[Collected data]
⁂

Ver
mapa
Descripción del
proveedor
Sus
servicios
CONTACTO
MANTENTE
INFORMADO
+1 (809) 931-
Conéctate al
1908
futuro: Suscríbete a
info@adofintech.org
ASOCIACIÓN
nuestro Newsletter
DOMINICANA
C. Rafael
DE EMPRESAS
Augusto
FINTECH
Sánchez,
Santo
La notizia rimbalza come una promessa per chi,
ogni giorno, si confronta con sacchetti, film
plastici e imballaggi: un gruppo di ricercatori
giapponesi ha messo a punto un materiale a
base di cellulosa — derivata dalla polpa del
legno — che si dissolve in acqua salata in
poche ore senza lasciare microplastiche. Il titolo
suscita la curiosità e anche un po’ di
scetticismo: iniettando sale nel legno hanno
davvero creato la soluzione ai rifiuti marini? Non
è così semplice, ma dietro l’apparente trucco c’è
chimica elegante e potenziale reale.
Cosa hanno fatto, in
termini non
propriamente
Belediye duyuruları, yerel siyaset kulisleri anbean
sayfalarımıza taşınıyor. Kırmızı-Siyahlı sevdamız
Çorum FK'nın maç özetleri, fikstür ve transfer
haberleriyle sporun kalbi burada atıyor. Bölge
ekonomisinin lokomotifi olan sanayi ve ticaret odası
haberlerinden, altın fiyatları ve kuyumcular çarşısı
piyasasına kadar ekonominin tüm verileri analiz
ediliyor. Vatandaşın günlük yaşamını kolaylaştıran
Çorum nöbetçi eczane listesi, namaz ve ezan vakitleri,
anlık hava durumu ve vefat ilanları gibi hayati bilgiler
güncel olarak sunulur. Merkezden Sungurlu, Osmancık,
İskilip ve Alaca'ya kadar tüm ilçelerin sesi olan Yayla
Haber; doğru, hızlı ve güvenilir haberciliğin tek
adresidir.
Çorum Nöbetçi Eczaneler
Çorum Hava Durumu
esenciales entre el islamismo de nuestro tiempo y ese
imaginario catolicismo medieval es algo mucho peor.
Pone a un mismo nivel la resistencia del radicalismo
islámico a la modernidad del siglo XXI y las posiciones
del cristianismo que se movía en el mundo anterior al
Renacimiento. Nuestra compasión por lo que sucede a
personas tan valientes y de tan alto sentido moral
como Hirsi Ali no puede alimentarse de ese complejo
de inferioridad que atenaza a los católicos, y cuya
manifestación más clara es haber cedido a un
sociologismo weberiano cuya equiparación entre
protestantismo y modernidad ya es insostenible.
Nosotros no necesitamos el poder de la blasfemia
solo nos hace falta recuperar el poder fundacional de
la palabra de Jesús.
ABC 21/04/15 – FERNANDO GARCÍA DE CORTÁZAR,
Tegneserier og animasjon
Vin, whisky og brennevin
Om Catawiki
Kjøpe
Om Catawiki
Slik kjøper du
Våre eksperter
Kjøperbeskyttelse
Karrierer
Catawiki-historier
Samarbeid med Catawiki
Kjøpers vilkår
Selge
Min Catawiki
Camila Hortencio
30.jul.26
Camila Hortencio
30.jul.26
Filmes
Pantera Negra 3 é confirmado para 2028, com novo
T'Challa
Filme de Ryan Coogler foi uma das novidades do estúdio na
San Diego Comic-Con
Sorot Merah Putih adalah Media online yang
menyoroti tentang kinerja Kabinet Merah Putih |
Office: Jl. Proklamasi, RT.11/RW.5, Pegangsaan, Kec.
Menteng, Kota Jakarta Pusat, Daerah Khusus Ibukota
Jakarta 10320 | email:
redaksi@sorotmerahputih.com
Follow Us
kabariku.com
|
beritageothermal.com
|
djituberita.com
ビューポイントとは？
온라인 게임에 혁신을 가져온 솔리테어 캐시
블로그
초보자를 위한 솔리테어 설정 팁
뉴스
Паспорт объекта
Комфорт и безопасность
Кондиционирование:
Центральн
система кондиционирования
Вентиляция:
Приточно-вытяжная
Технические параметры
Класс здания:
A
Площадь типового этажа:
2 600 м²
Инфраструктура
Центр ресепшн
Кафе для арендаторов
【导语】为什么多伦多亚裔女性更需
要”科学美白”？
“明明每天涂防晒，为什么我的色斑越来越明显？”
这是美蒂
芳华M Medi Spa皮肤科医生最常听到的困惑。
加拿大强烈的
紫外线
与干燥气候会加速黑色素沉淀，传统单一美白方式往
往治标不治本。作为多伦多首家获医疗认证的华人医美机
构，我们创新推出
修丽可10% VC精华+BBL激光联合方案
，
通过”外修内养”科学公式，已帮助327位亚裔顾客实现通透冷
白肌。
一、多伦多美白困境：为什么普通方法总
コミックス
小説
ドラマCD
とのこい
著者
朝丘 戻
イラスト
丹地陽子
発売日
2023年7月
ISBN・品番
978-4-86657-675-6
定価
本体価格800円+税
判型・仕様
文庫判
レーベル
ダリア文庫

⁂

## Task instructions
Reproduce only the lines above spanning from the line containing "Conéctate al" through the line containing "base di cellulosa — derivata dalla polpa del", word for word.

## Task result
Conéctate al
1908
futuro: Suscríbete a
info@adofintech.org
ASOCIACIÓN
nuestro Newsletter
DOMINICANA
C. Rafael
DE EMPRESAS
Augusto
FINTECH
Sánchez,
Santo
La notizia rimbalza come una promessa per chi,
ogni giorno, si confronta con sacchetti, film
plastici e imballaggi: un gruppo di ricercatori
giapponesi ha messo a punto un materiale a
base di cellulosa — derivata dalla polpa del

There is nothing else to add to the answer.